Shadow Ops: Fortress Frontier-ARC (pdf conv.) (11 page)

Bookbinder had eaten in military DFACs his entire career.

In all that time, none of them had ever run out of milk. He looked at the juice case. It was powered, at least, but three-quarters empty.

Bookbinder turned to one of the goblin contractors wrestling a stack of cardboard boxes from behind the refrigerated cases.

“What’s up here?” he pointed at the fridge.

The creature gave him a blank look, then turned to a navy non rate, who stuffed his clipboard into his armpit as he approached the colonel. “Can I help you with something, sir?”

“Yes, what’s up with the milk and the juice? I’m the J1 here, and I didn’t see any reduction in the standard food order.”

“I know who you are, sir. There’s been a rationing order put out for all perishables, effective immediately. Came down last night at 1800.”

“A rationing order? Why?”

“I don’t know, sir.” He gestured to the fruit and salad bar.

“That’s starting to run low, too.”

The comms blackout. Fitzsimmons’ sudden vacation, and now this.

“Who runs food services here?” Bookbinder asked. “It’s Major Holland, right? I didn’t tell him to ration anything.”

“No, sir. He got it straight from Colonel Taylor himself.”

Taylor. That meant if he was going to get any answers, it would mean yet another confrontation, and Taylor had made it clear what he could expect from another one of those.

Something is very wrong. Supply issues are your problem.

You have to find out what’s going on.
Even if it meant facing Taylor? He was terrified of the man’s threats and rage. But he was angry that he had to worry about either one.

Bookbinder threw his tray down on top of the minifridge in disgust and stormed out.

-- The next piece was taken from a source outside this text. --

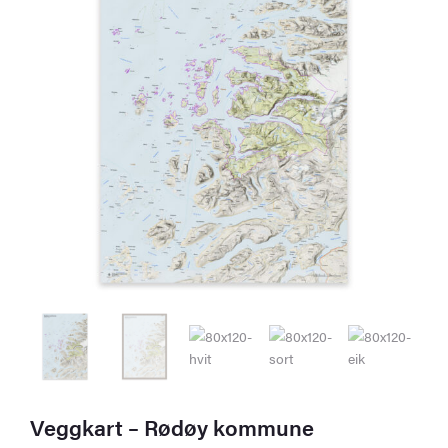
Veggkart – Rødøy kommune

As he moved through the entryway, he noted the corkboard clustered with slips of paper thumbtacked over one another, advertising the various events on the FOB. Announcements for the perimeter 5K run and the Sunday morning prayer breakfast were crowded out by the official notices, warning FOB residents of the dangers of Source flora and fauna (if you don’t recognize it, don’t touch it! report to your first sergeant immediately), reminding them to report suspected Latency or negligent magical discharges.

But one sign dominated the board’s center, stopping him dead in his tracks. by order of the camp commandant: all nonessential range use is canceled until further notice. waivers will be extended only for weapons requalifications. unit armorers are to report to sfc scott for instructions on ammunition conservation and dispensing.

It was dated that day.

Perishable food. Ammunition. I don’t care if he does kick my
teeth in. We’ve got a severe supply problem here.

Bookbinder marched out onto the plaza, looking for Taylor.

With each step he took, his legs grew heavier as the cloud of fear around him coalesced into molasses.
And then I will keep kicking
you, until you piss blood for the rest of your natural life.

Of course, Taylor was trying to scare him. But fear robbed Bookbinder of all perspective. All he could smell was the sour taint of Taylor’s breath, all he could feel was the pulse pound of the man’s tangible anger.

He was almost glad when the indirect hit.

A deafening bang rocked the plaza, as a pillar of flame shot up over one of the blast barricades not fifty feet distant. A loud succession of booms sounded off in the distance. Bookbinder could see a cloud of circling rocs in the distance. The giant eaglelike birds looked small from here, but he knew up close they were bigger than a tank.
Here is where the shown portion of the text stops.